“Scientists just discovered a new shape” makes for a great headline—and a lot of questions. Chief among them: What the heck is a new shape? How can a shape be new? Surely all shapes exist, at least in theory, and we’re just coming along and describing them. And while we’re on that note, what even is a shape?
The paper that sparked all these questions, published in Nature Communications this week, indeed reports a new shape called a “scutoid” in the epithelial cells making up human skin. It looks a bit like a column with one corner chopped off. It also seems to be somehow relevant to biological membranes and cellular function, but I was too boggled by the whole new shape concept to even begin wrapping my mind around the medical implications.
Google had no answers to offer. “How can there be a new shape?” Nothing. “What is a new shape?” Nada. “How can shapes be new?” Every query just turned up more headlines, none of them attached to stories that solved the mystery. It just made no sense to me. Shapes don’t get discovered—they just are. Right? Right??
Lost, frustrated, and losing hope that I’d ever find an answer that wasn’t Wikipedia’s pathetic definition of “shape,” I started emailing mathematicians. Thankfully, they had some answers.
“The question ‘Can there be new shapes?’ depends, as you realized, on the meaning of ‘new’ and ‘shape’,” says Matthew Gursky, a professor of mathematics at the University of Notre Dame. For the purposes of their article, he went on, the authors of the Nature Communications paper defined a shape as any body that occupies three-dimensional space, such as a cake or a rock (his examples, not mine). Gursky says mathematicians might not necessarily use “shape” in that way, but that that’s not really relevant—what matters is how the paper defines it. The paper is interested in talking about how the scutoid is relevant to biological objects like epithelial cells.
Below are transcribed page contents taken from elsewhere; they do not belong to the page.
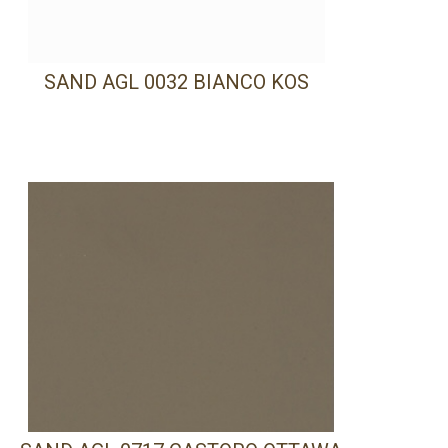
SAND AGL 0032 BIANCO KOS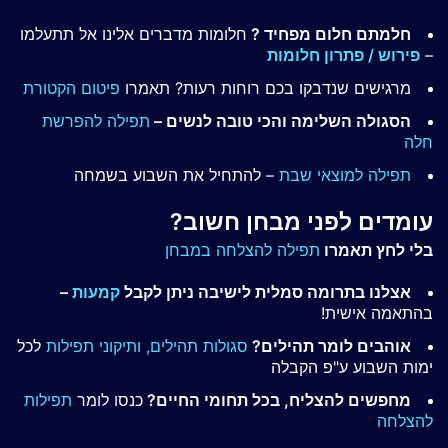
חלמתם חלום מפחיד ?
חלומות מדברים אלינו אל תתעלמו
–
פירוש / פתרון חלומות
מרגישים שנדבקו בכם רוחות רעות? תאמרו
פיטום הקטורת
הסגולה השלימה והכי טובה לנשים –
תפילה להפרשת
חלה
תפילה למוצאי שבת
– להתחיל את השבוע בשמחה
עומדים לפני מבחן חשוב?
בלי לחץ תאמרו
תפילה להצלחה במבחן
אצלנו בתרומה סמלית לישיבה ניתן לקבל
קמעות
–
בהתאמה אישית!
אוהבים לומר תהילים?
סגולות תהילים,
ותיקוני תפילות
לכל
ימות השבוע ע"פ הקבלה
מחפשים להצליח, בכל תחומי החיים?
כנסו לומר
תפילות
להצלחה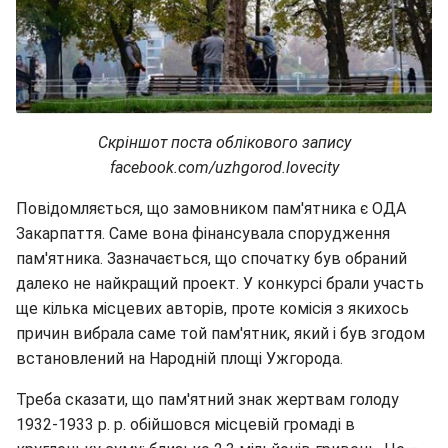
Скріншот поста облікового запису
facebook.com/uzhgorod.lovecity
Повідомляється, що замовником пам'ятника є ОДА
Закарпаття. Саме вона фінансувала спорудження
пам'ятника. Зазначається, що спочатку був обраний
далеко не найкращий проект. У конкурсі брали участь
ще кілька місцевих авторів, проте комісія з якихось
причин вибрала саме той пам'ятник, який і був згодом
встановлений на Народній площі Ужгорода.
Треба сказати, що пам'ятний знак жертвам голоду
1932-1933 р. р. обійшовся місцевій громаді в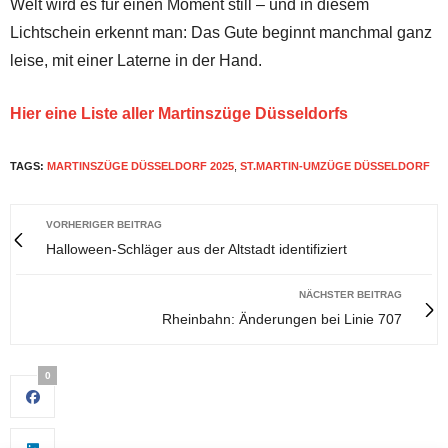
Welt wird es für einen Moment still – und in diesem
Lichtschein erkennt man: Das Gute beginnt manchmal ganz
leise, mit einer Laterne in der Hand.
Hier eine Liste aller Martinszüge Düsseldorfs
TAGS:
MARTINSZÜGE DÜSSELDORF 2025
,
ST.MARTIN-UMZÜGE DÜSSELDORF
VORHERIGER BEITRAG
Halloween-Schläger aus der Altstadt identifiziert
NÄCHSTER BEITRAG
Rheinbahn: Änderungen bei Linie 707
0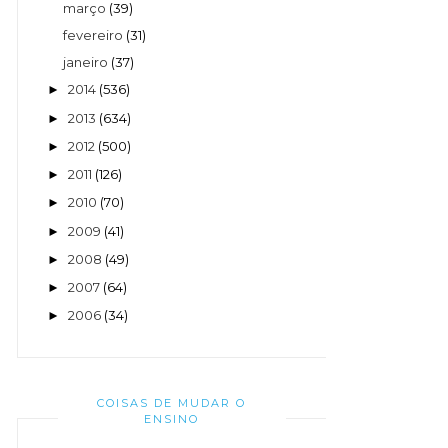
março
(39)
fevereiro
(31)
janeiro
(37)
2014
(536)
►
2013
(634)
►
2012
(500)
►
2011
(126)
►
2010
(70)
►
2009
(41)
►
2008
(49)
►
2007
(64)
►
2006
(34)
►
COISAS DE MUDAR O
ENSINO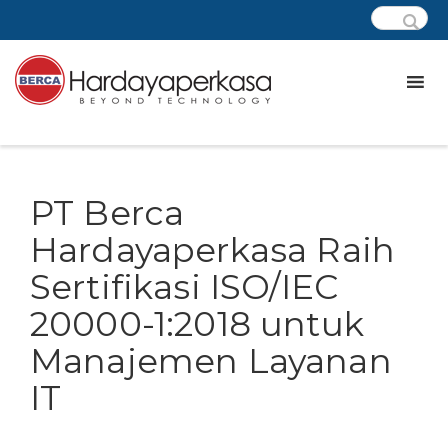
PT Berca
Hardayaperkasa Raih
Sertifikasi ISO/IEC
20000-1:2018 untuk
Manajemen Layanan
IT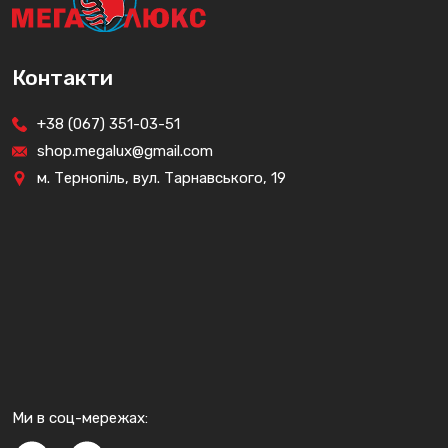
Контакти
+38 (067) 351-03-51
shop.megalux@gmail.com
м. Тернопіль, вул. Тарнавського, 19
Ми в соц-мережах: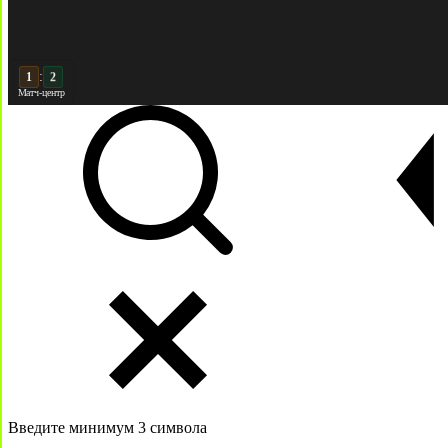
:
2
2
Матч-центр
Введите минимум 3 символа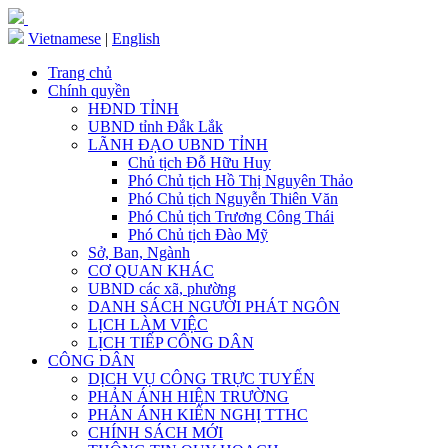
Vietnamese
|
English
Trang chủ
Chính quyền
HĐND TỈNH
UBND tỉnh Đắk Lắk
LÃNH ĐẠO UBND TỈNH
Chủ tịch Đỗ Hữu Huy
Phó Chủ tịch Hồ Thị Nguyên Thảo
Phó Chủ tịch Nguyễn Thiên Văn
Phó Chủ tịch Trương Công Thái
Phó Chủ tịch Đào Mỹ
Sở, Ban, Ngành
CƠ QUAN KHÁC
UBND các xã, phường
DANH SÁCH NGƯỜI PHÁT NGÔN
LỊCH LÀM VIỆC
LỊCH TIẾP CÔNG DÂN
CÔNG DÂN
DỊCH VỤ CÔNG TRỰC TUYẾN
PHẢN ÁNH HIỆN TRƯỜNG
PHẢN ÁNH KIẾN NGHỊ TTHC
CHÍNH SÁCH MỚI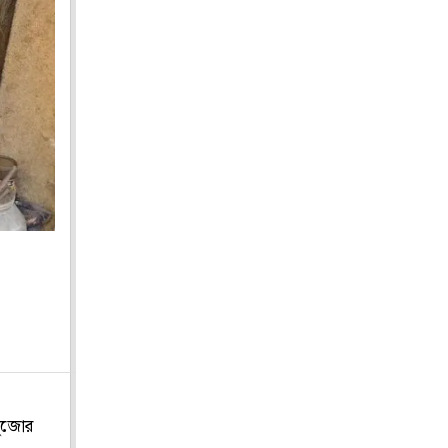
পুজোর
So is this shape really new? “It depends what you mean,” he says. “If by ‘new’ you mean that it didn’t exist before (like a new model of car), then the answer is ‘no,’ of course. What they mean by “new” is a shape that has never been mathematically described and studied.” It’s possible, of course, that someone else in some other discipline has described and studied the scutoid. Gursky notes that what’s new in one field can be well-known in another. “The same equations that describe the shape of soap bubbles also describe the shape of black holes, for example.”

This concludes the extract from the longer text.